▶ _Requirement_
Which lines hold the word "nedirin"? Copy each of them from the material.

━━━━━ Records for this exercise ━━━━━

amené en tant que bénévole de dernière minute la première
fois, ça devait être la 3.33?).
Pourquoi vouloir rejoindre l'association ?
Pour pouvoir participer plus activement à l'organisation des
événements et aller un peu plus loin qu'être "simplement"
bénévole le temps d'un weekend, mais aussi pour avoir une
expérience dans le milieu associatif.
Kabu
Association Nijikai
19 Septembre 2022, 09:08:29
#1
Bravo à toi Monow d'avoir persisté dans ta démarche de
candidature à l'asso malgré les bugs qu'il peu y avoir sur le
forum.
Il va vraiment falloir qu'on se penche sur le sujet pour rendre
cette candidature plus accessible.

━━━━━
━━━━━ Records for this exercise ━━━━━

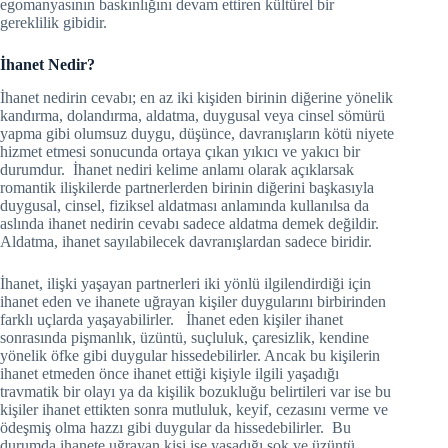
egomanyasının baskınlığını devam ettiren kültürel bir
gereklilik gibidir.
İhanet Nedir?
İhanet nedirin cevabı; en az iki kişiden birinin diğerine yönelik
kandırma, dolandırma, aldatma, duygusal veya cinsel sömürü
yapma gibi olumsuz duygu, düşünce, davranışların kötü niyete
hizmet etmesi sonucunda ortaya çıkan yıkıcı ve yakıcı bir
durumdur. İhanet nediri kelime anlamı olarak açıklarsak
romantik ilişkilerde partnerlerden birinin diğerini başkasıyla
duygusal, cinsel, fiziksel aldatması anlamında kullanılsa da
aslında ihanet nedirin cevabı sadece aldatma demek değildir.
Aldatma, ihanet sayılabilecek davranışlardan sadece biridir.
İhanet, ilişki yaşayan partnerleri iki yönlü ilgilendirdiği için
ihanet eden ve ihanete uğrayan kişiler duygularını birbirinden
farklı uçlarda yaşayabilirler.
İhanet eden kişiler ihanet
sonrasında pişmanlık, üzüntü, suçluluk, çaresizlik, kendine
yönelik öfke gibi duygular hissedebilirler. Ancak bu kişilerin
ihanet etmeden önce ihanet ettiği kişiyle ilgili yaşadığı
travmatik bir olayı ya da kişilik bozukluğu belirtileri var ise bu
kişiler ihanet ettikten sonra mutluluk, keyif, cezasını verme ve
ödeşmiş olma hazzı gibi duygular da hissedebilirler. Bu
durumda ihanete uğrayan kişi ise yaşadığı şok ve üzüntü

━━━━━

▶ _Completed task_
İhanet nedirin cevabı; en az iki kişiden birinin diğerine yönelik
aslında ihanet nedirin cevabı sadece aldatma demek değildir.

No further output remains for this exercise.